> **EXERCISE BRIEF**
What you return must match the records word for word, except that images are dropped.

:: ENTRIES PROVIDED ::

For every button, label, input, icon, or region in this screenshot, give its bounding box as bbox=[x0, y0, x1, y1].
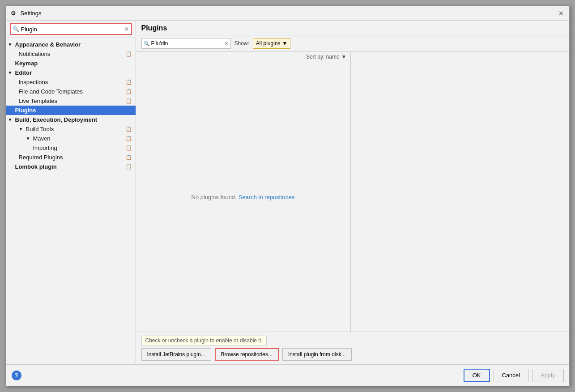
tree-item-build-tools[interactable]: ▼ Build Tools 📋 bbox=[6, 124, 136, 134]
sort-bar: Sort by: name ▼ bbox=[136, 52, 350, 62]
page-icon: 📋 bbox=[126, 79, 132, 85]
right-panel: Plugins 🔍 ✕ Show: All plugins ▼ Sort by:… bbox=[136, 21, 569, 364]
left-panel: 🔍 ✕ ▼ Appearance & Behavior Notification… bbox=[6, 21, 136, 364]
settings-dialog: ⚙ Settings ✕ 🔍 ✕ ▼ Appearance & Behavior bbox=[6, 6, 570, 386]
dialog-body: 🔍 ✕ ▼ Appearance & Behavior Notification… bbox=[6, 21, 569, 364]
page-icon: 📋 bbox=[126, 145, 132, 151]
tree-item-label: Live Templates bbox=[19, 98, 57, 104]
hint-text: Check or uncheck a plugin to enable or d… bbox=[141, 336, 267, 345]
ok-button[interactable]: OK bbox=[464, 369, 490, 382]
tree-item-editor[interactable]: ▼ Editor bbox=[6, 68, 136, 77]
plugin-detail-pane bbox=[351, 52, 569, 332]
tree-item-label: Keymap bbox=[15, 60, 38, 67]
window-title: Settings bbox=[21, 10, 42, 17]
apply-button[interactable]: Apply bbox=[532, 369, 564, 382]
settings-search-input[interactable] bbox=[21, 26, 124, 33]
plugin-empty-area: No plugins found. Search in repositories bbox=[136, 62, 350, 332]
show-label: Show: bbox=[234, 40, 249, 47]
search-box-wrapper: 🔍 ✕ bbox=[6, 21, 136, 38]
plugin-search-input[interactable] bbox=[151, 40, 224, 47]
install-jetbrains-button[interactable]: Install JetBrains plugin... bbox=[141, 348, 211, 361]
settings-search-box[interactable]: 🔍 ✕ bbox=[10, 23, 132, 35]
show-chevron-icon: ▼ bbox=[282, 40, 288, 47]
chevron-icon: ▼ bbox=[8, 70, 13, 75]
cancel-button[interactable]: Cancel bbox=[494, 369, 528, 382]
plugins-content-area: Sort by: name ▼ No plugins found. Search… bbox=[136, 52, 569, 332]
page-icon: 📋 bbox=[126, 164, 132, 170]
tree-item-appearance-behavior[interactable]: ▼ Appearance & Behavior bbox=[6, 40, 136, 49]
tree-item-label: Importing bbox=[33, 145, 57, 151]
tree-item-plugins[interactable]: Plugins bbox=[6, 106, 136, 115]
chevron-icon: ▼ bbox=[19, 127, 24, 132]
footer-left: ? bbox=[12, 371, 21, 380]
sort-chevron-icon: ▼ bbox=[341, 54, 347, 60]
tree-item-file-code-templates[interactable]: File and Code Templates 📋 bbox=[6, 87, 136, 96]
tree-item-notifications[interactable]: Notifications 📋 bbox=[6, 49, 136, 59]
plugins-bottom: Check or uncheck a plugin to enable or d… bbox=[136, 332, 569, 364]
tree-item-label: Build Tools bbox=[26, 126, 54, 132]
tree-item-label: Required Plugins bbox=[19, 154, 63, 161]
title-bar-left: ⚙ Settings bbox=[11, 10, 42, 17]
tree-item-label: Lombok plugin bbox=[15, 163, 57, 170]
tree-item-inspections[interactable]: Inspections 📋 bbox=[6, 77, 136, 87]
install-from-disk-button[interactable]: Install plugin from disk... bbox=[282, 348, 352, 361]
title-bar: ⚙ Settings ✕ bbox=[6, 6, 569, 21]
close-button[interactable]: ✕ bbox=[558, 10, 565, 17]
help-button[interactable]: ? bbox=[12, 371, 21, 380]
tree-item-importing[interactable]: Importing 📋 bbox=[6, 143, 136, 153]
tree-item-maven[interactable]: ▼ Maven 📋 bbox=[6, 134, 136, 143]
tree-item-keymap[interactable]: Keymap bbox=[6, 59, 136, 68]
tree-item-label: Plugins bbox=[15, 107, 36, 114]
plugin-list-pane: Sort by: name ▼ No plugins found. Search… bbox=[136, 52, 351, 332]
plugin-search-clear-icon[interactable]: ✕ bbox=[224, 40, 229, 47]
empty-message: No plugins found. bbox=[192, 194, 237, 200]
tree-item-label: Editor bbox=[15, 69, 32, 76]
plugins-title: Plugins bbox=[136, 21, 569, 35]
plugin-search-icon: 🔍 bbox=[144, 41, 150, 47]
plugin-search-box[interactable]: 🔍 ✕ bbox=[141, 38, 231, 49]
bottom-buttons: Install JetBrains plugin... Browse repos… bbox=[141, 348, 564, 361]
page-icon: 📋 bbox=[126, 51, 132, 57]
settings-tree: ▼ Appearance & Behavior Notifications 📋 … bbox=[6, 38, 136, 364]
tree-item-lombok-plugin[interactable]: Lombok plugin 📋 bbox=[6, 162, 136, 171]
dialog-footer: ? OK Cancel Apply bbox=[6, 364, 569, 386]
page-icon: 📋 bbox=[126, 126, 132, 132]
tree-item-build-execution-deployment[interactable]: ▼ Build, Execution, Deployment bbox=[6, 115, 136, 124]
show-value: All plugins bbox=[256, 40, 281, 47]
tree-item-required-plugins[interactable]: Required Plugins 📋 bbox=[6, 153, 136, 162]
tree-item-label: Appearance & Behavior bbox=[15, 41, 81, 48]
chevron-icon: ▼ bbox=[8, 117, 13, 122]
tree-item-live-templates[interactable]: Live Templates 📋 bbox=[6, 96, 136, 106]
search-clear-icon[interactable]: ✕ bbox=[124, 26, 129, 33]
browse-repositories-button[interactable]: Browse repositories... bbox=[215, 348, 279, 361]
page-icon: 📋 bbox=[126, 136, 132, 141]
chevron-icon: ▼ bbox=[26, 136, 31, 141]
tree-item-label: File and Code Templates bbox=[19, 88, 83, 95]
tree-item-label: Build, Execution, Deployment bbox=[15, 116, 97, 123]
page-icon: 📋 bbox=[126, 98, 132, 104]
plugins-toolbar: 🔍 ✕ Show: All plugins ▼ bbox=[136, 35, 569, 52]
search-in-repositories-link[interactable]: Search in repositories bbox=[239, 194, 295, 200]
sort-label[interactable]: Sort by: name bbox=[306, 54, 340, 60]
show-dropdown[interactable]: All plugins ▼ bbox=[253, 38, 291, 49]
page-icon: 📋 bbox=[126, 154, 132, 160]
tree-item-label: Maven bbox=[33, 135, 51, 142]
search-icon: 🔍 bbox=[13, 26, 19, 32]
chevron-icon: ▼ bbox=[8, 42, 13, 47]
app-logo: ⚙ bbox=[11, 10, 18, 17]
footer-right: OK Cancel Apply bbox=[464, 369, 564, 382]
tree-item-label: Inspections bbox=[19, 79, 48, 85]
page-icon: 📋 bbox=[126, 89, 132, 94]
tree-item-label: Notifications bbox=[19, 51, 51, 57]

:::

> **EXERCISE ANSWER**
For every button, label, input, icon, or region in this screenshot, give its bounding box as bbox=[x0, y0, x1, y1].
tree-item-build-tools[interactable]: ▼ Build Tools 📋 bbox=[6, 124, 136, 134]
sort-bar: Sort by: name ▼ bbox=[136, 52, 350, 62]
page-icon: 📋 bbox=[126, 79, 132, 85]
right-panel: Plugins 🔍 ✕ Show: All plugins ▼ Sort by:… bbox=[136, 21, 569, 364]
left-panel: 🔍 ✕ ▼ Appearance & Behavior Notification… bbox=[6, 21, 136, 364]
settings-dialog: ⚙ Settings ✕ 🔍 ✕ ▼ Appearance & Behavior bbox=[6, 6, 570, 386]
dialog-body: 🔍 ✕ ▼ Appearance & Behavior Notification… bbox=[6, 21, 569, 364]
page-icon: 📋 bbox=[126, 145, 132, 151]
tree-item-label: Live Templates bbox=[19, 98, 57, 104]
hint-text: Check or uncheck a plugin to enable or d… bbox=[141, 336, 267, 345]
ok-button[interactable]: OK bbox=[464, 369, 490, 382]
tree-item-editor[interactable]: ▼ Editor bbox=[6, 68, 136, 77]
plugin-detail-pane bbox=[351, 52, 569, 332]
tree-item-label: Keymap bbox=[15, 60, 38, 67]
window-title: Settings bbox=[21, 10, 42, 17]
apply-button[interactable]: Apply bbox=[532, 369, 564, 382]
settings-search-input[interactable] bbox=[21, 26, 124, 33]
plugin-empty-area: No plugins found. Search in repositories bbox=[136, 62, 350, 332]
show-label: Show: bbox=[234, 40, 249, 47]
search-box-wrapper: 🔍 ✕ bbox=[6, 21, 136, 38]
plugin-search-input[interactable] bbox=[151, 40, 224, 47]
install-jetbrains-button[interactable]: Install JetBrains plugin... bbox=[141, 348, 211, 361]
settings-search-box[interactable]: 🔍 ✕ bbox=[10, 23, 132, 35]
show-chevron-icon: ▼ bbox=[282, 40, 288, 47]
chevron-icon: ▼ bbox=[8, 70, 13, 75]
cancel-button[interactable]: Cancel bbox=[494, 369, 528, 382]
plugins-content-area: Sort by: name ▼ No plugins found. Search… bbox=[136, 52, 569, 332]
page-icon: 📋 bbox=[126, 164, 132, 170]
tree-item-appearance-behavior[interactable]: ▼ Appearance & Behavior bbox=[6, 40, 136, 49]
tree-item-label: Importing bbox=[33, 145, 57, 151]
tree-item-plugins[interactable]: Plugins bbox=[6, 106, 136, 115]
chevron-icon: ▼ bbox=[19, 127, 24, 132]
footer-left: ? bbox=[12, 371, 21, 380]
sort-chevron-icon: ▼ bbox=[341, 54, 347, 60]
tree-item-file-code-templates[interactable]: File and Code Templates 📋 bbox=[6, 87, 136, 96]
tree-item-notifications[interactable]: Notifications 📋 bbox=[6, 49, 136, 59]
plugins-bottom: Check or uncheck a plugin to enable or d… bbox=[136, 332, 569, 364]
tree-item-label: Build Tools bbox=[26, 126, 54, 132]
tree-item-label: Required Plugins bbox=[19, 154, 63, 161]
title-bar-left: ⚙ Settings bbox=[11, 10, 42, 17]
tree-item-label: Lombok plugin bbox=[15, 163, 57, 170]
tree-item-inspections[interactable]: Inspections 📋 bbox=[6, 77, 136, 87]
install-from-disk-button[interactable]: Install plugin from disk... bbox=[282, 348, 352, 361]
title-bar: ⚙ Settings ✕ bbox=[6, 6, 569, 21]
close-button[interactable]: ✕ bbox=[558, 10, 565, 17]
help-button[interactable]: ? bbox=[12, 371, 21, 380]
tree-item-importing[interactable]: Importing 📋 bbox=[6, 143, 136, 153]
tree-item-maven[interactable]: ▼ Maven 📋 bbox=[6, 134, 136, 143]
tree-item-keymap[interactable]: Keymap bbox=[6, 59, 136, 68]
tree-item-label: Plugins bbox=[15, 107, 36, 114]
plugin-list-pane: Sort by: name ▼ No plugins found. Search… bbox=[136, 52, 351, 332]
plugin-search-clear-icon[interactable]: ✕ bbox=[224, 40, 229, 47]
empty-message: No plugins found. bbox=[192, 194, 237, 200]
tree-item-label: Editor bbox=[15, 69, 32, 76]
plugins-title: Plugins bbox=[136, 21, 569, 35]
plugin-search-icon: 🔍 bbox=[144, 41, 150, 47]
plugin-search-box[interactable]: 🔍 ✕ bbox=[141, 38, 231, 49]
bottom-buttons: Install JetBrains plugin... Browse repos… bbox=[141, 348, 564, 361]
page-icon: 📋 bbox=[126, 51, 132, 57]
settings-tree: ▼ Appearance & Behavior Notifications 📋 … bbox=[6, 38, 136, 364]
tree-item-lombok-plugin[interactable]: Lombok plugin 📋 bbox=[6, 162, 136, 171]
dialog-footer: ? OK Cancel Apply bbox=[6, 364, 569, 386]
page-icon: 📋 bbox=[126, 126, 132, 132]
tree-item-build-execution-deployment[interactable]: ▼ Build, Execution, Deployment bbox=[6, 115, 136, 124]
show-value: All plugins bbox=[256, 40, 281, 47]
tree-item-required-plugins[interactable]: Required Plugins 📋 bbox=[6, 153, 136, 162]
tree-item-label: Appearance & Behavior bbox=[15, 41, 81, 48]
chevron-icon: ▼ bbox=[8, 117, 13, 122]
tree-item-live-templates[interactable]: Live Templates 📋 bbox=[6, 96, 136, 106]
search-clear-icon[interactable]: ✕ bbox=[124, 26, 129, 33]
browse-repositories-button[interactable]: Browse repositories... bbox=[215, 348, 279, 361]
page-icon: 📋 bbox=[126, 136, 132, 141]
chevron-icon: ▼ bbox=[26, 136, 31, 141]
tree-item-label: File and Code Templates bbox=[19, 88, 83, 95]
tree-item-label: Build, Execution, Deployment bbox=[15, 116, 97, 123]
page-icon: 📋 bbox=[126, 98, 132, 104]
plugins-toolbar: 🔍 ✕ Show: All plugins ▼ bbox=[136, 35, 569, 52]
search-in-repositories-link[interactable]: Search in repositories bbox=[239, 194, 295, 200]
sort-label[interactable]: Sort by: name bbox=[306, 54, 340, 60]
show-dropdown[interactable]: All plugins ▼ bbox=[253, 38, 291, 49]
page-icon: 📋 bbox=[126, 154, 132, 160]
tree-item-label: Maven bbox=[33, 135, 51, 142]
search-icon: 🔍 bbox=[13, 26, 19, 32]
chevron-icon: ▼ bbox=[8, 42, 13, 47]
app-logo: ⚙ bbox=[11, 10, 18, 17]
footer-right: OK Cancel Apply bbox=[464, 369, 564, 382]
tree-item-label: Inspections bbox=[19, 79, 48, 85]
page-icon: 📋 bbox=[126, 89, 132, 94]
tree-item-label: Notifications bbox=[19, 51, 51, 57]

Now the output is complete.